For the last couple of days I’ve been playing (I’m tempted to scare-quote that word) a Nintendo DS game called “Treasure World”, which could be reasonably described to that small segment of the population capable of decoding the following string of words as Mario Paint Meets War-Driving — it’s a game where you collect wifi hotspots to refuel a spaceship. Wildly aggressive traveling is a big boon to this sort of thing; I feel almost like I’m cheating.
But I left my DS on during the meetup, and several hours later I find that it has run out of charge and shut itself down. Does Treasure World save progress incrementally, or are hours of passive wifi detection lost? Is that really a loss in any meaningful sense, and if so, how and why? Video games are going in strange and wonderful directions lately.

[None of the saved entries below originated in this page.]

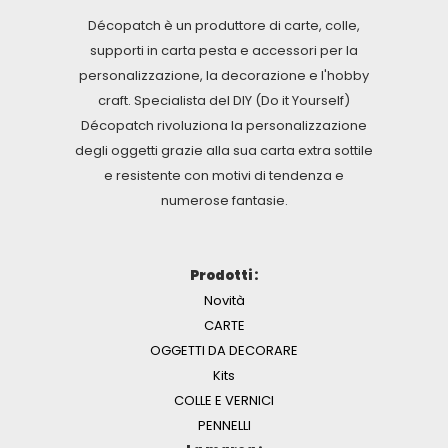
Décopatch è un produttore di carte, colle,
supporti in carta pesta e accessori per la
personalizzazione, la decorazione e l'hobby
craft. Specialista del DIY (Do it Yourself)
Décopatch rivoluziona la personalizzazione
degli oggetti grazie alla sua carta extra sottile
e resistente con motivi di tendenza e
numerose fantasie.
Prodotti :
Novità
CARTE
OGGETTI DA DECORARE
Kits
COLLE E VERNICI
PENNELLI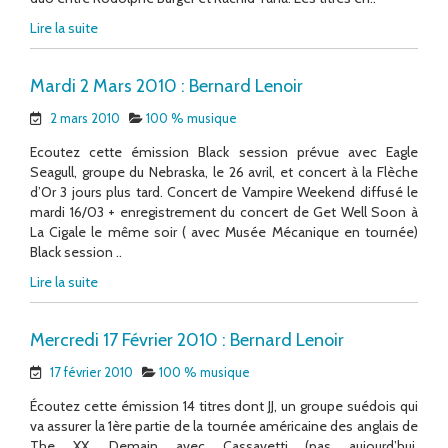
Lire la suite
Mardi 2 Mars 2010 : Bernard Lenoir
2 mars 2010
100 % musique
Ecoutez cette émission Black session prévue avec Eagle
Seagull, groupe du Nebraska, le 26 avril, et concert à la Flèche
d’Or 3 jours plus tard. Concert de Vampire Weekend diffusé le
mardi 16/03 + enregistrement du concert de Get Well Soon à
La Cigale le même soir ( avec Musée Mécanique en tournée)
Black session ..
Lire la suite
Mercredi 17 Février 2010 : Bernard Lenoir
17 février 2010
100 % musique
Écoutez cette émission 14 titres dont JJ, un groupe suédois qui
va assurer la 1ère partie de la tournée américaine des anglais de
The XX. Demain avec Cassavetti (pas aujourd’hui,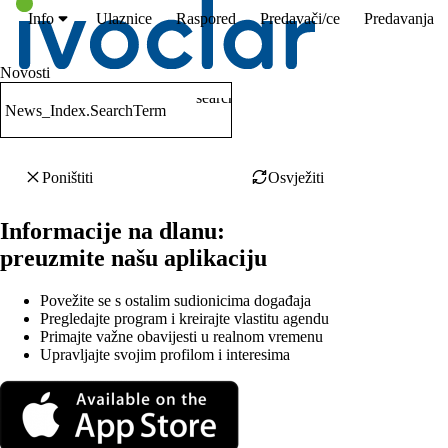
Info
Ulaznice
Raspored
Predavači/ce
Predavanja
Novosti
search
News_Index.SearchTerm
Poništiti
Osvježiti
Informacije na dlanu:
preuzmite našu aplikaciju
Povežite se s ostalim sudionicima događaja
Pregledajte program i kreirajte vlastitu agendu
Primajte važne obavijesti u realnom vremenu
Upravljajte svojim profilom i interesima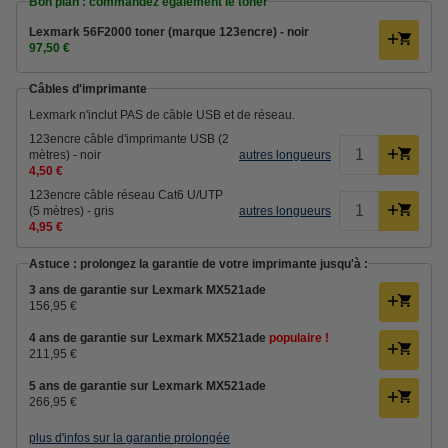
Bon plan : commandez également le toner
Lexmark 56F2000 toner (marque 123encre) - noir
97,50 €
Câbles d'imprimante
Lexmark n'inclut PAS de câble USB et de réseau.
123encre câble d'imprimante USB (2
mètres) - noir
autres longueurs
4,50 €
123encre câble réseau Cat6 U/UTP
(5 mètres) - gris
autres longueurs
4,95 €
Astuce : prolongez la garantie de votre imprimante jusqu'à :
3 ans de garantie sur Lexmark MX521ade
156,95 €
4 ans de garantie sur Lexmark MX521ade
populaire !
211,95 €
5 ans de garantie sur Lexmark MX521ade
266,95 €
plus d'infos sur la garantie prolongée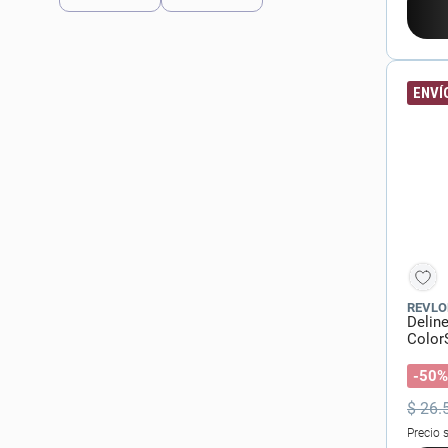
Get The Look
(
28
)
Max Factor
(
25
)
L'Oreal París
(
19
)
ENVÍO
Cher
(
9
)
NYX Professional Makeup
(
4
)
Zaira Beauty
(
3
)
REVLO
Deline
Color
-50%
$
26
.
Precio 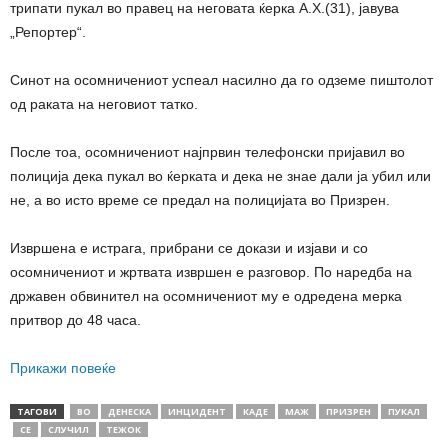
трипати пукал во правец на неговата ќерка А.Х.(31), јавува
„Репортер“.
Синот на осомничениот успеал насилно да го одземе пиштолот
од раката на неговиот татко.
После тоа, осомничениот најпрвин телефонски пријавил во
полиција дека пукал во ќерката и дека не знае дали ја убил или
не, а во исто време се предал на полицијата во Призрен.
Извршена е истрага, прибрани се докази и изјави и со
осомничениот и жртвата извршен е разговор. По наредба на
државен обвинител на осомничениот му е одредена мерка
притвор до 48 часа.
Прикажи повеќе
ТАГОВИ
ВО
ДЕНЕСКА
ИНЦИДЕНТ
КАДЕ
МАЖ
ПРИЗРЕН
ПУКАЛ
СЕ
СЛУЧИЛ
ТЕЖОК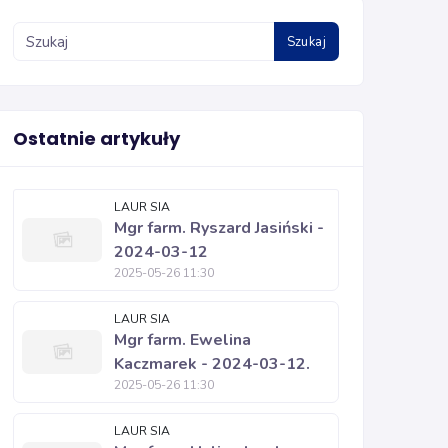
Szukaj
Ostatnie artykuły
LAUR SIA
Mgr farm. Ryszard Jasiński -
2024-03-12
2025-05-26 11:30
LAUR SIA
Mgr farm. Ewelina
Kaczmarek - 2024-03-12.
2025-05-26 11:30
LAUR SIA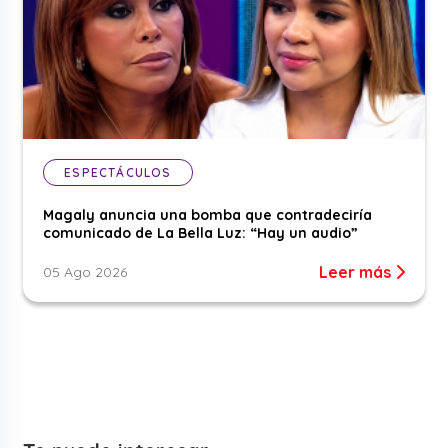
ESPECTÁCULOS
Magaly anuncia una bomba que contradeciría
comunicado de La Bella Luz: “Hay un audio”
Leer más
05 Ago 2026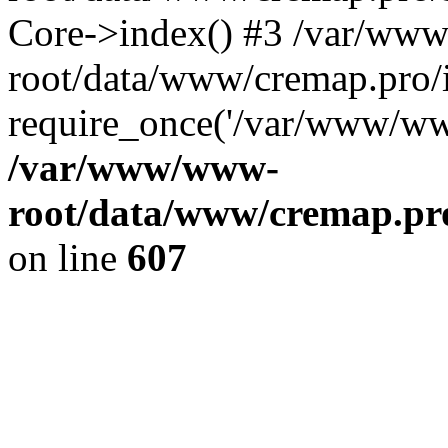
Core->index() #3 /var/ww
root/data/www/cremap.pro/
require_once('/var/www/www
/var/www/www-
root/data/www/cremap.pro
on line
607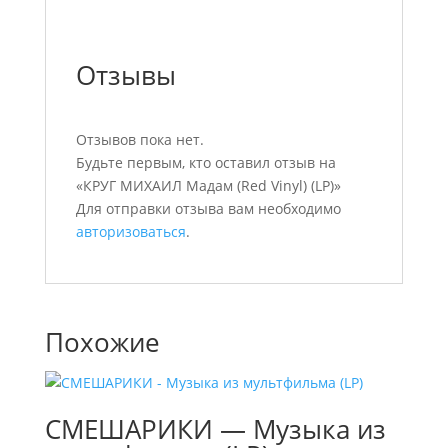
Отзывы
Отзывов пока нет.
Будьте первым, кто оставил отзыв на
«КРУГ МИХАИЛ Мадам (Red Vinyl) (LP)»
Для отправки отзыва вам необходимо
авторизоваться
.
Похожие
СМЕШАРИКИ — Музыка из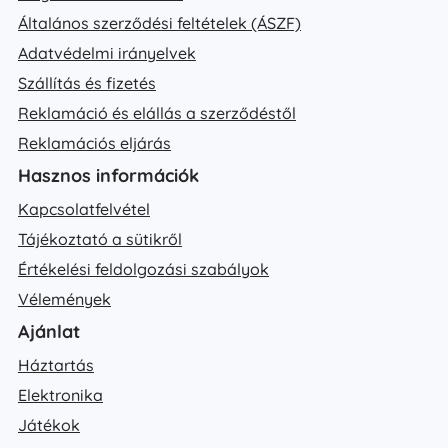
Általános szerződési feltételek (ÁSZF)
Adatvédelmi irányelvek
Szállítás és fizetés
Reklamáció és elállás a szerződéstől
Reklamációs eljárás
Hasznos információk
Kapcsolatfelvétel
Tájékoztató a sütikről
Értékelési feldolgozási szabályok
Vélemények
Ajánlat
Háztartás
Elektronika
Játékok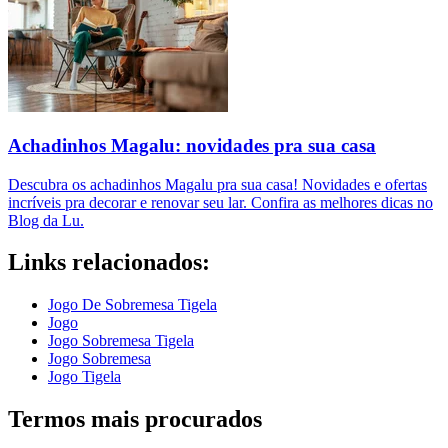
Achadinhos Magalu: novidades pra sua casa
Descubra os achadinhos Magalu pra sua casa! Novidades e ofertas
incríveis pra decorar e renovar seu lar. Confira as melhores dicas no
Blog da Lu.
Links relacionados:
Jogo De Sobremesa Tigela
Jogo
Jogo Sobremesa Tigela
Jogo Sobremesa
Jogo Tigela
Termos mais procurados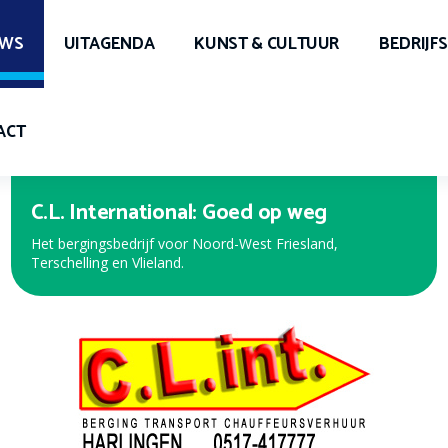
UWS
UITAGENDA
KUNST & CULTUUR
BEDRIJF
ACT
Expert Harlingen
Bekijk de nieuwe folder met de beste aanbiedingen!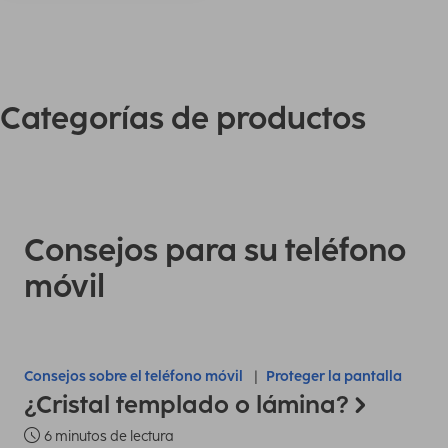
Categorías de productos
Consejos para su teléfono
móvil
Consejos sobre el teléfono móvil
Proteger la pantalla
¿Cristal templado o lámina?
6 minutos de lectura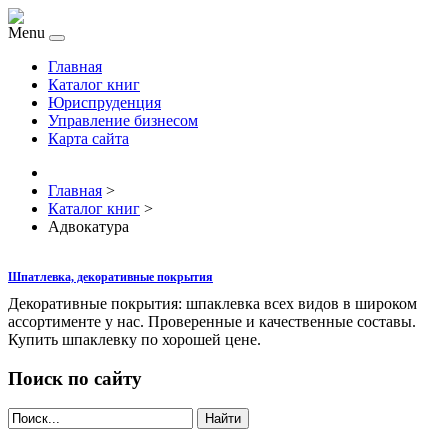
Menu
Главная
Каталог книг
Юриспруденция
Управление бизнесом
Карта сайта
Главная
>
Каталог книг
>
Адвокатура
Шпатлевка, декоративные покрытия
Декоративные покрытия: шпаклевка всех видов в широком
ассортименте у нас. Проверенные и качественные составы.
Купить шпаклевку по хорошей цене.
Поиск по сайту
Найти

On the logistics of meeting tons of people:
There’s a discursive conflict with meetups, a bit of unmapped etiquette, in the format of introductions: do you introduce yourself by your first name, or by your username on the site, or by both? I’m terrible with real names but have a reasonably good facility for mapping usernames to faces in my mind, so I prefer to hear a username, but I hate to press people if they choose not to use that in an introduction, and feel bad about pressing them to repeat a username if I couldn’t make it out the first time. This was a pretty loud meetup, so there were a lot of opportunities to chew on this dilemma.
On the Orange Line now, our Dallasian friend left behind to god knows what next. Waiting for the train to leave. My EVDO USB dongle, a marvel of modern telecommunications to my late-adopter eyes, is still fallible: sit in a tunnel underground and you may not get cell phone reception.
The meetup was fun; too crowded at first, with our hodgepodge of internet nerds clustered around an intermediate bar area and only slowly assimilating the tables we were promised over the period of an hour and a half or so, but eventually we asserted dominance over that quadrant of the venue and things became more comfortable. I saw some familiar faces and met a lot of people for the first time, and there were several lively rounds of Broken Picture Telephone throughout the night.
The Cragganmore that I erroneously directed shmegegge to purchase in NYC from the bar that did not stock it? This bar stocked it. Serendipity.
Our server, a woman named Kim, was fantastic, and took to the crowd famously, distributing at one point monkey stickers to those who would take them and promising at the end of the night to check out Metafilter and to look up this “cortex” guy. A potential convert? A new voice in the recurring server-vs-served flamewars on the site? We’ll see. She earned her tip, anyway, and we made sure it didn’t go missing.